Pro Tip: When you reach out with a request, emphasize how your story will benefit the contact’s audience. For example, when emailing a press release to a journalist, including why you think their readers will find the story interesting. When reaching out to a blogger, show them how your story relates to one of their recent posts.
After you start reaching out, focus on developing relationships with the contacts that you’ve made. Once you’ve opened up a conversation, connecting in the future becomes easier. Even if a previous interaction did not result in any press, it’s wise to continue reaching out as more newsworthy developments happen in your business or nonprofit. It might take some time before a contact decides to follow through with one of your requests. Especially when it comes to journalists, persistence is rewarded. Your third press release might be the one that convinces them that you really do have a story to share.
If reaching out to a certain contact successfully resulted in press for your business, fantastic! Reply with a thank you. Engage on social media. And definitely make sure to follow up with any exciting news in the future. This could be the blossoming of a beautiful media relationship.
Pro Tip: When reaching out for a second or third time, reply back to your previous email thread. This will refresh your contact on who you are and your previous conversation.

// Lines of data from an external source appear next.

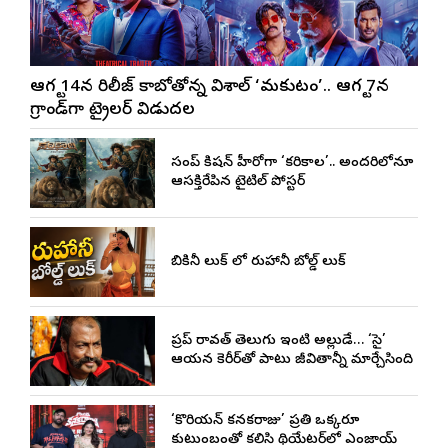
ఆగస్ట్ 14న రిలీజ్ కాబోతోన్న విశాల్ ‘మకుటం’.. ఆగస్ట్ 7న
గ్రాండ్‌గా ట్రైలర్ విడుదల
సందీప్ కిషన్ హీరోగా ‘కరికాల’.. అందరిలోనూ
ఆసక్తిరేపిన టైటిల్ పోస్టర్
బికినీ లుక్ లో రుహానీ బోల్డ్ లుక్
ప్రదీప్ రావత్ తెలుగు ఇంటి అల్లుడే… ‘సై’
ఆయన కెరీర్‌తో పాటు జీవితాన్నీ మార్చేసింది
‘కొరియన్ కనకరాజు’ ప్రతి ఒక్కరూ
కుటుంబంతో కలిసి థియేటర్‌లో ఎంజాయ్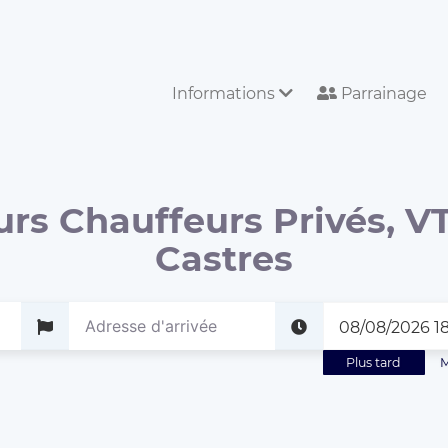
Informations
Parrainage
urs Chauffeurs Privés, VT
Castres
Plus tard
M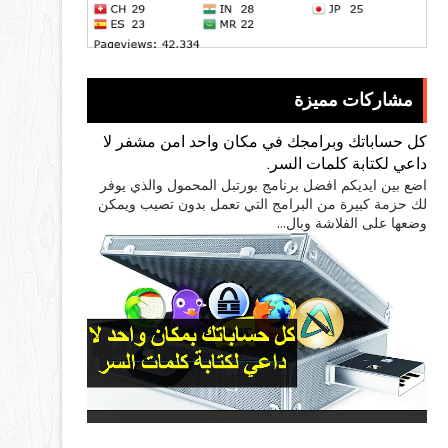
مشاركات مميزة
كل حساباتك وبرامجك في مكان واحد امن مشفر لا
داعي لكتابة كلمات السر.
اضع بين ايديكم افضل برنامج بورتبل المحمول والذي يوفر
لك حزمة كبيرة من البرامج التي تعمل بدون تصيب ويمكن
وضعها على الفلاشة وبال...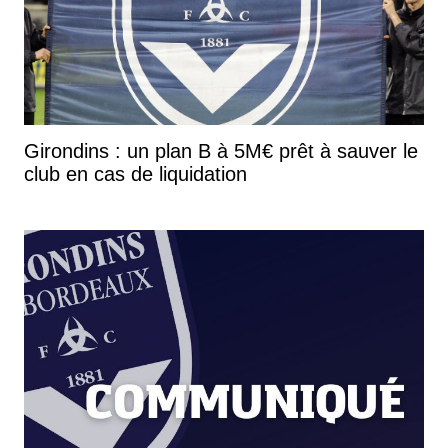
Girondins : un plan B à 5M€ prêt à sauver le
club en cas de liquidation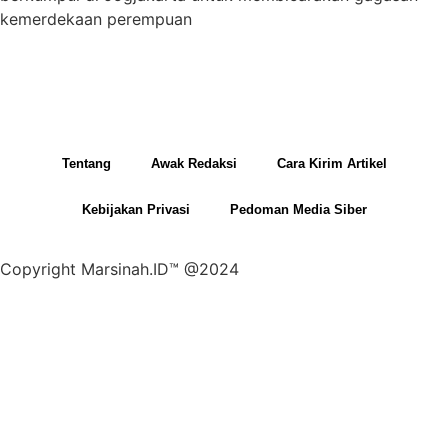
kemerdekaan perempuan
Tentang
Awak Redaksi
Cara Kirim Artikel
Kebijakan Privasi
Pedoman Media Siber
Copyright Marsinah.ID™ @2024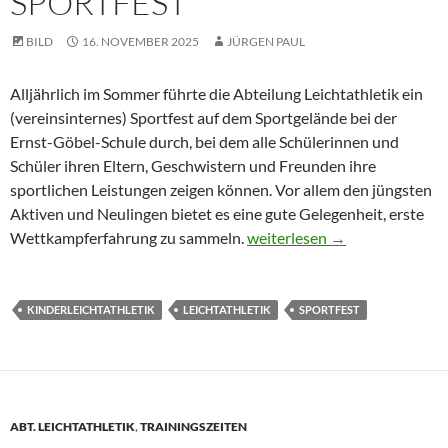
SPORTFEST
BILD
16. NOVEMBER 2025
JÜRGEN PAUL
Alljährlich im Sommer führte die Abteilung Leichtathletik ein
(vereinsinternes) Sportfest auf dem Sportgelände bei der
Ernst-Göbel-Schule durch, bei dem alle Schülerinnen und
Schüler ihren Eltern, Geschwistern und Freunden ihre
sportlichen Leistungen zeigen können. Vor allem den jüngsten
Aktiven und Neulingen bietet es eine gute Gelegenheit, erste
Leichtathletik-Sportfest
Wettkampferfahrung zu sammeln.
weiterlesen
→
KINDERLEICHTATHLETIK
LEICHTATHLETIK
SPORTFEST
ABT. LEICHTATHLETIK
,
TRAININGSZEITEN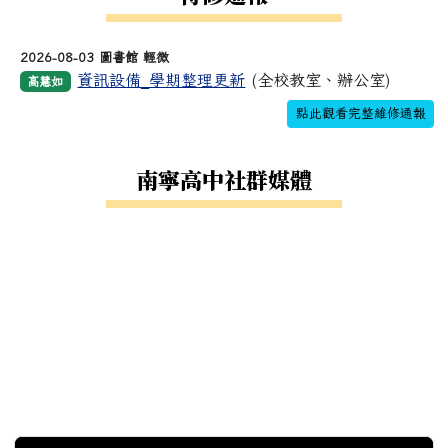
2026-08-03 圖書館 輕微
資訊設備_學期整理更新
(全校教室、辦公室)
高慧如
點此觀看完整維修通報
南寧高中社群媒體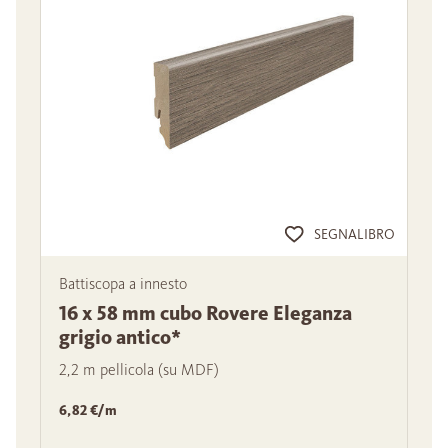
SEGNALIBRO
Battiscopa a innesto
16 x 58 mm cubo Rovere Eleganza
grigio antico*
2,2 m pellicola (su MDF)
6,82 €/m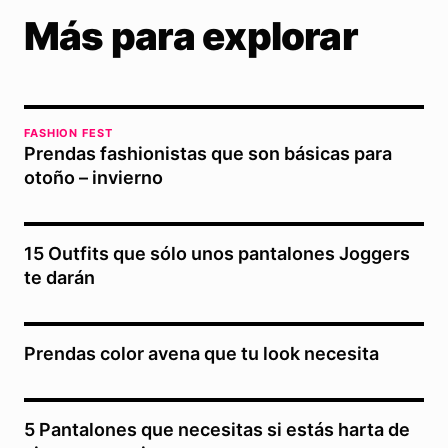
Más para explorar
FASHION FEST
Prendas fashionistas que son básicas para
otoño – invierno
15 Outfits que sólo unos pantalones Joggers
te darán
Prendas color avena que tu look necesita
5 Pantalones que necesitas si estás harta de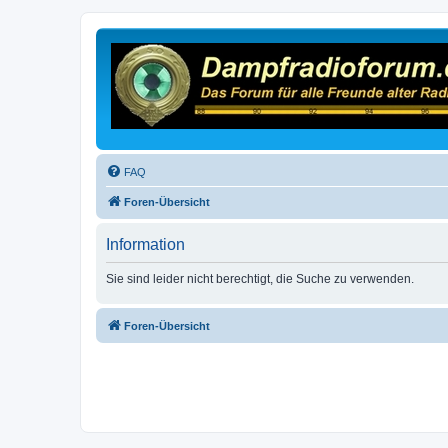
FAQ
Foren-Übersicht
Information
Sie sind leider nicht berechtigt, die Suche zu verwenden.
Foren-Übersicht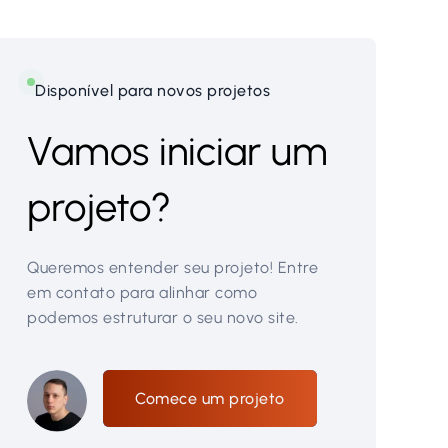
Disponível para novos projetos
Vamos iniciar um
projeto?
Queremos entender seu projeto! Entre
em contato para alinhar como
podemos estruturar o seu novo site.
Comece um projeto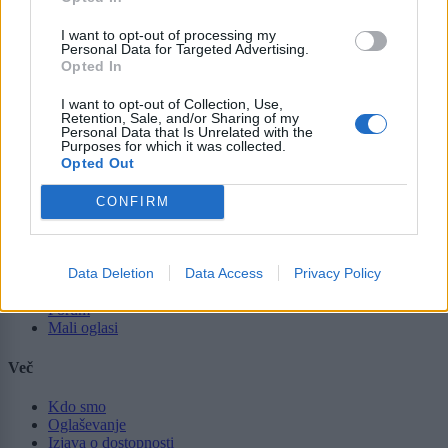
Lokalno
Slovenija
I want to opt-out of processing my
Personal Data for Targeted Advertising.
Svet
Opted In
Politika
Gospodarstvo
I want to opt-out of Collection, Use,
Kronika
Retention, Sale, and/or Sharing of my
Zdravje
Personal Data that Is Unrelated with the
Šport
Purposes for which it was collected.
Kultura
Opted Out
Scena
Zadnje novice
CONFIRM
Rubrike
Data Deletion
Data Access
Privacy Policy
Dogodki
Igre
Forum
Mali oglasi
Več
Kdo smo
Oglaševanje
Izjava o dostopnosti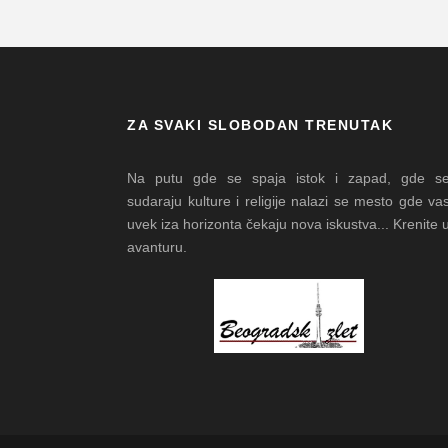
ZA SVAKI SLOBODAN TRENUTAK
Na putu gde se spaja istok i zapad, gde s
sudaraju kulture i religije nalazi se mesto gde va
uvek iza horizonta čekaju nova iskustva... Krenite 
avanturu.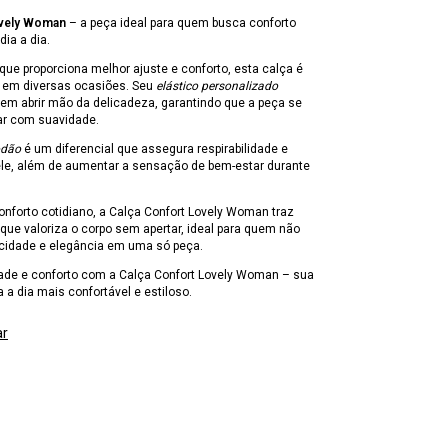
ovely Woman
– a peça ideal para quem busca conforto
dia a dia.
que proporciona melhor ajuste e conforto, esta calça é
ar em diversas ocasiões. Seu
elástico personalizado
sem abrir mão da delicadeza, garantindo que a peça se
ar com suavidade.
odão
é um diferencial que assegura respirabilidade e
le, além de aumentar a sensação de bem-estar durante
.
nforto cotidiano, a Calça Confort Lovely Woman traz
e valoriza o corpo sem apertar, ideal para quem não
icidade e elegância em uma só peça.
dade e conforto com a Calça Confort Lovely Woman – sua
a a dia mais confortável e estiloso.
ar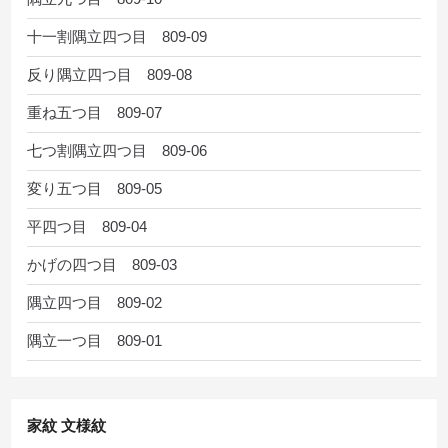
十一割隅立四つ目 809-09
反り隅立四つ目 809-08
重ね五つ目 809-07
七つ割隅立四つ目 809-06
変り五つ目 809-05
平四つ目 809-04
かげの四つ目 809-03
隅立四つ目 809-02
隅立一つ目 809-01
家紋 文様紋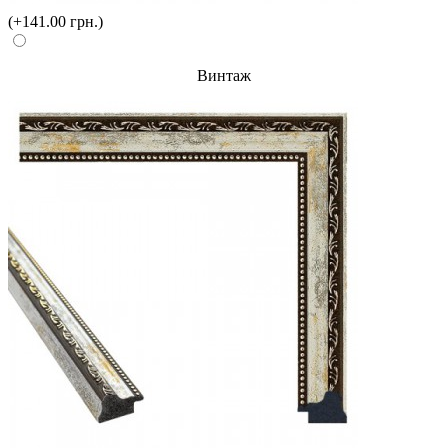
(+141.00 грн.)
Винтаж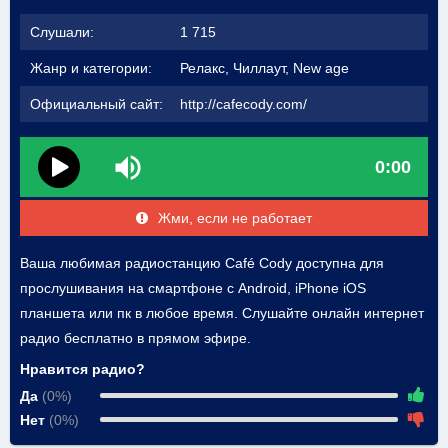
Слушали:
1 715
Жанр и категории:
Релакс, Чиллаут, New age
Официальный сайт:
http://cafecody.com/
0:00
Жми, если не работает
Ваша любимая радиостанцию Café Cody доступна для
прослушивания на смартфоне с Android, iPhone iOS
планшета или пк в любое время. Слушайте онлайн интернет
радио бесплатно в прямом эфире.
Нравится радио?
Да
(0%)
Нет
(0%)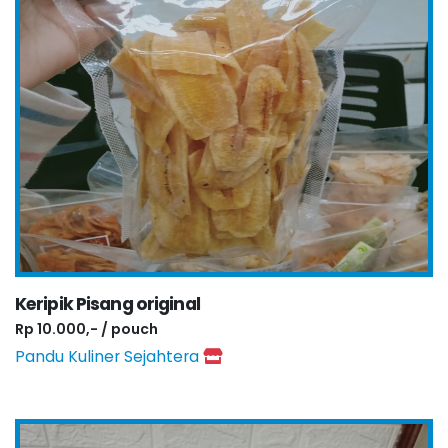
Keripik Pisang original
Rp 10.000,- / pouch
Pandu Kuliner Sejahtera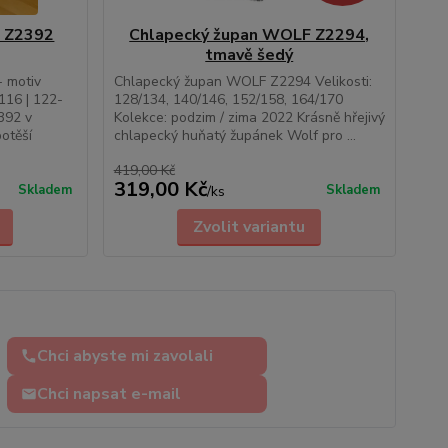
f Z2392
Chlapecký župan WOLF Z2294,
tmavě šedý
 motiv
Chlapecký župan WOLF Z2294 Velikosti:
-116 | 122-
128/134, 140/146, 152/158, 164/170
392 v
Kolekce: podzim / zima 2022 Krásně hřejivý
otěší
chlapecký huňatý župánek Wolf pro ...
419,00 Kč
319,00 Kč
Skladem
Skladem
/
ks
Zvolit variantu
Chci abyste mi zavolali
Chci napsat e-mail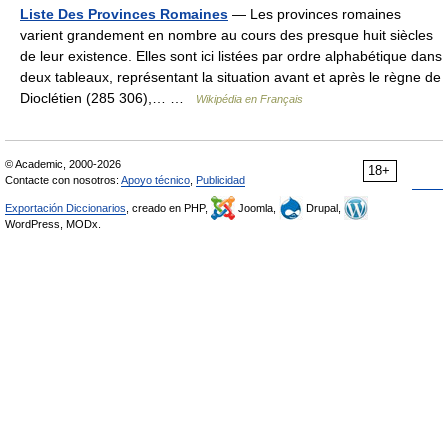
Liste Des Provinces Romaines
— Les provinces romaines
varient grandement en nombre au cours des presque huit siècles
de leur existence. Elles sont ici listées par ordre alphabétique dans
deux tableaux, représentant la situation avant et après le règne de
Dioclétien (285 306),… …
Wikipédia en Français
© Academic, 2000-2026
18+
Contacte con nosotros:
Apoyo técnico
,
Publicidad
Exportación Diccionarios
, creado en PHP,
Joomla,
Drupal,
WordPress, MODx.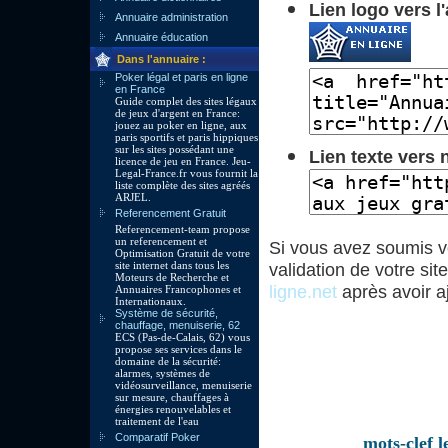
Lien logo vers l
Annuaire administration
Annuaire éducation
Dans l'annuaire :
Poker légal et paris en ligne
en France
Guide complet des sites légaux
de jeux d'argent en France:
jouez au poker en ligne, aux
paris sportifs et paris hippiques
sur les sites possédant une
Lien texte vers 
licence de jeu en France. Jeu-
Legal-France.fr vous fournit la
liste complète des sites agréés
ARJEL.
Referencement Gratuit
Referencement-team propose
un referencement et
Si vous avez soumis vo
Optimisation Gratuit de votre
site internet dans tous les
validation de votre si
Moteurs de Recherche et
ligne.net
après avoir aj
Annuaires Francophones et
Internationaux.
Système de sécurité,
chauffage, menuiserie, 62
ECS (Pas-de-Calais, 62) vous
propose ses services dans le
domaine de la sécurité:
alarmes, systèmes de
vidéosurveillance, menuiserie
sur mesure, chauffages à
énergies renouvelables et
traitement de l'eau
Comparatif Poker
mots-clef l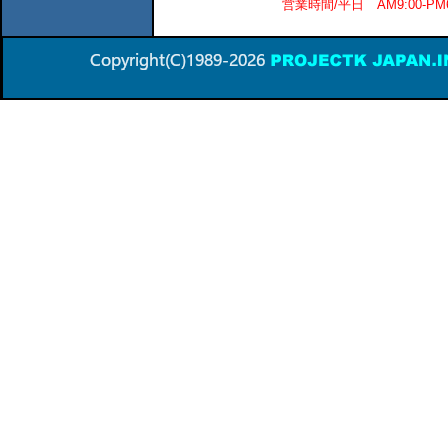
営業時間/平日 AM9:00-P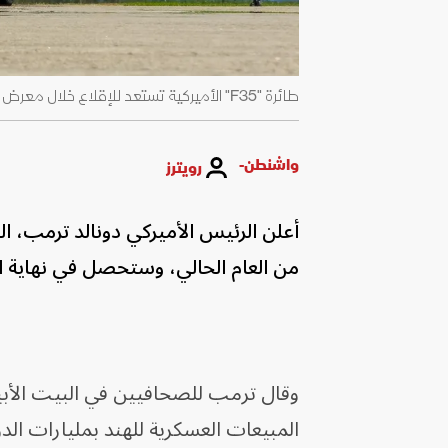
طائرة "F35" الأميركية تستعد للإقلاع خلال معرض باجوتفيل الجوي الدولي في كيبيك شرقي كندا- 22 يونيو 2019 - Reuters
واشنطن-
رويترز
أعلن الرئيس الأميركي دونالد ترمب، الخ
من العام الحالي، وستحصل في نهاية
وقال ترمب للصحافيين في البيت الأبيض
المبيعات العسكرية للهند بمليارات الد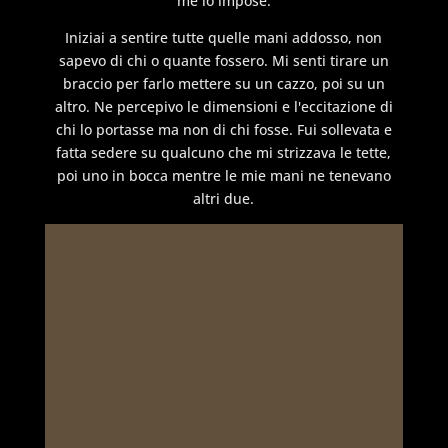
me lo impose.
Iniziai a sentire tutte quelle mani addosso, non
sapevo di chi o quante fossero. Mi senti tirare un
braccio per farlo mettere su un cazzo, poi su un
altro. Ne percepivo le dimensioni e l'eccitazione di
chi lo portasse ma non di chi fosse. Fui sollevata e
fatta sedere su qualcuno che mi strizzava le tette,
poi uno in bocca mentre le mie mani ne tenevano
altri due.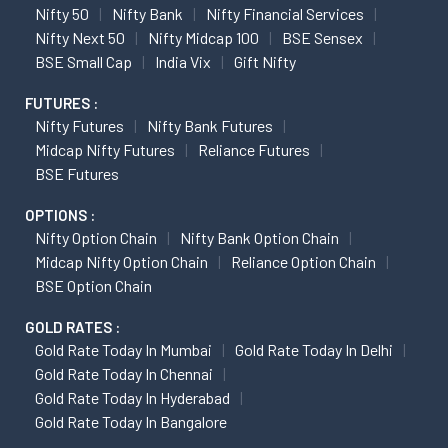
Nifty 50
Nifty Bank
Nifty Financial Services
Nifty Next 50
Nifty Midcap 100
BSE Sensex
BSE Small Cap
India Vix
Gift Nifty
FUTURES :
Nifty Futures
Nifty Bank Futures
Midcap Nifty Futures
Reliance Futures
BSE Futures
OPTIONS :
Nifty Option Chain
Nifty Bank Option Chain
Midcap Nifty Option Chain
Reliance Option Chain
BSE Option Chain
GOLD RATES :
Gold Rate Today In Mumbai
Gold Rate Today In Delhi
Gold Rate Today In Chennai
Gold Rate Today In Hyderabad
Gold Rate Today In Bangalore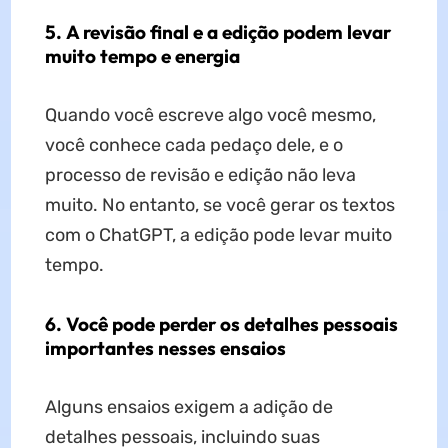
5. A revisão final e a edição podem levar
muito tempo e energia
Quando você escreve algo você mesmo,
você conhece cada pedaço dele, e o
processo de revisão e edição não leva
muito. No entanto, se você gerar os textos
com o ChatGPT, a edição pode levar muito
tempo.
6. Você pode perder os detalhes pessoais
importantes nesses ensaios
Alguns ensaios exigem a adição de
detalhes pessoais, incluindo suas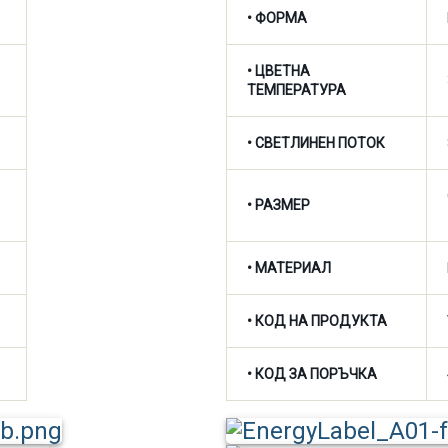
• ФОРМА
•
ЦВЕТНА
ТЕМПЕРАТУРА
•
СВЕТЛИНЕН ПОТОК
• РАЗМЕР
• МАТЕРИАЛ
• КОД НА ПРОДУКТА
• КОД ЗА ПОРЪЧКА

There are really so many ways that you can drum up press for your small business or nonprofit. The key is finding the players that hold influence in your industry and sharing your story with them. Once you do that, you can begin building media relationships and see your own influence grow.
Approaching the press on behalf of your small business or nonprofit can be daunting. If you need help with any part of this process, from deciding on media outlets to crafting a persuasive press release, our digital marketing experts can have your back. We’re here to help small businesses grow, and winning free press is an effective strategy.
Best of luck spreading the word about your business or nonprofit!